** DATA FOR THIS EXERCISE **

********************

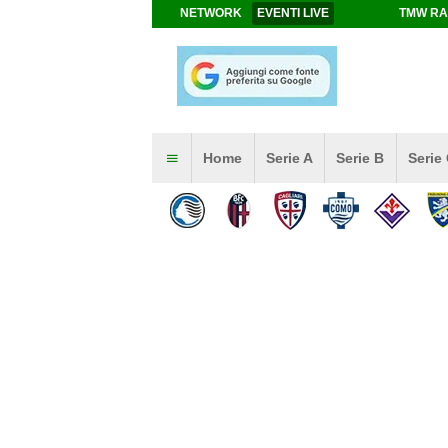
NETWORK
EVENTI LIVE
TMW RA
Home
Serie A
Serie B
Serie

********************

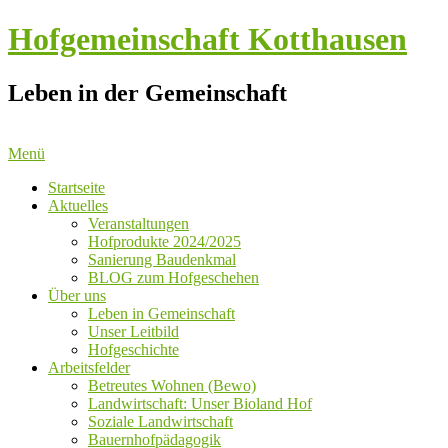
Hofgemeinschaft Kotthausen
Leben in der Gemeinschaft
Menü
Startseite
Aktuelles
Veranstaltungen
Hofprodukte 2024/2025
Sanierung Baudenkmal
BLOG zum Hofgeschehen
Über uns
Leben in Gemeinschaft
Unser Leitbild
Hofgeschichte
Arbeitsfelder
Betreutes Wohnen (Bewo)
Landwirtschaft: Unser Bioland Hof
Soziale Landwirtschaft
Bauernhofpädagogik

********************

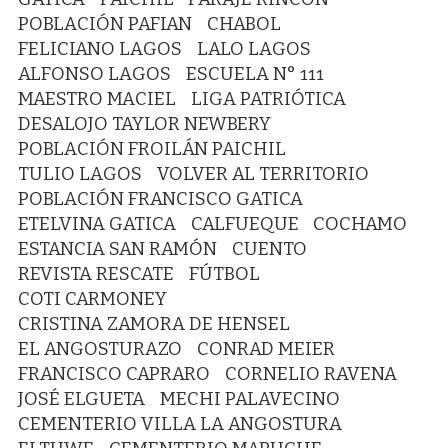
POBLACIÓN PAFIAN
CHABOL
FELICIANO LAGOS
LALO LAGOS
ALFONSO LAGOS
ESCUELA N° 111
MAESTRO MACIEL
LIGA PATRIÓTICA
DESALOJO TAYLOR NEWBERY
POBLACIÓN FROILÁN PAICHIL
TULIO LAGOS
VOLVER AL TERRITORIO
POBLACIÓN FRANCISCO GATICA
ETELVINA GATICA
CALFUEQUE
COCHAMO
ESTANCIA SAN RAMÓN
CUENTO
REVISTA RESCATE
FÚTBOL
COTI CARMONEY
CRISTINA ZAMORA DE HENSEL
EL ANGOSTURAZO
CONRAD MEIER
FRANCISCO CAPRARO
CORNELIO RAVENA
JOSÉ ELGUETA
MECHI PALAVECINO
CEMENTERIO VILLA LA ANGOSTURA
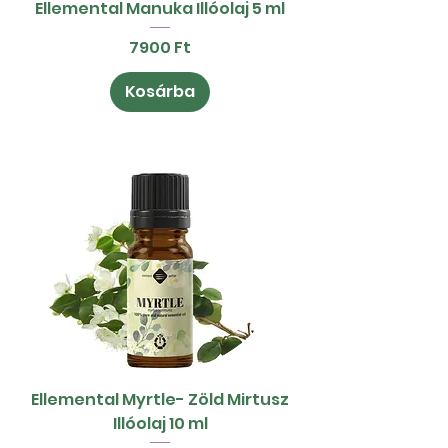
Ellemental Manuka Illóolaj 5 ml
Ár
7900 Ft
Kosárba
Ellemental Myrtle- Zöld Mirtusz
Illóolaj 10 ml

********************

** WORK ITEM **
All lines above with "Unser" in them should be returned.

** EXERCISE RESULT **
Unser Leitbild
Landwirtschaft: Unser Bioland Hof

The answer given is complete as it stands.